*Information given*:
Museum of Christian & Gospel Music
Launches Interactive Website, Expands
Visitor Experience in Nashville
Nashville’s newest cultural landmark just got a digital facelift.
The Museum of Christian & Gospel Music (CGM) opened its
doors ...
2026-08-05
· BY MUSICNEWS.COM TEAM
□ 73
==
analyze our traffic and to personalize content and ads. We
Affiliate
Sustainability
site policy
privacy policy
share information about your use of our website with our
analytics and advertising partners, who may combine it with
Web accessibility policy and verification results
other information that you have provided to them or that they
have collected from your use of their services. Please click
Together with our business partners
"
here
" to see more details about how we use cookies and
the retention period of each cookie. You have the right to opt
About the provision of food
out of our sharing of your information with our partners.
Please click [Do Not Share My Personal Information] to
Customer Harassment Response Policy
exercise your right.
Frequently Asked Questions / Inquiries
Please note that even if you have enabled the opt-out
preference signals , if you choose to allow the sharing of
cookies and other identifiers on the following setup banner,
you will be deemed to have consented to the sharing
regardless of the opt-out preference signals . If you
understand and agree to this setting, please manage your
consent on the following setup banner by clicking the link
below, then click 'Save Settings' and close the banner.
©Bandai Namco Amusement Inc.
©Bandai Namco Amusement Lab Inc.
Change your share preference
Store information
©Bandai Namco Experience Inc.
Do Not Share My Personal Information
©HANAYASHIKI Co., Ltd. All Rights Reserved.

*Task objective*: Write down again, exactly as given, only the lines above that fall from the line with "use cookies and" to the line with "understand and agree", inclusive.

*Result of this task*:
" to see more details about how we use cookies and
the retention period of each cookie. You have the right to opt
About the provision of food
out of our sharing of your information with our partners.
Please click [Do Not Share My Personal Information] to
Customer Harassment Response Policy
exercise your right.
Frequently Asked Questions / Inquiries
Please note that even if you have enabled the opt-out
preference signals , if you choose to allow the sharing of
cookies and other identifiers on the following setup banner,
you will be deemed to have consented to the sharing
regardless of the opt-out preference signals . If you
understand and agree to this setting, please manage your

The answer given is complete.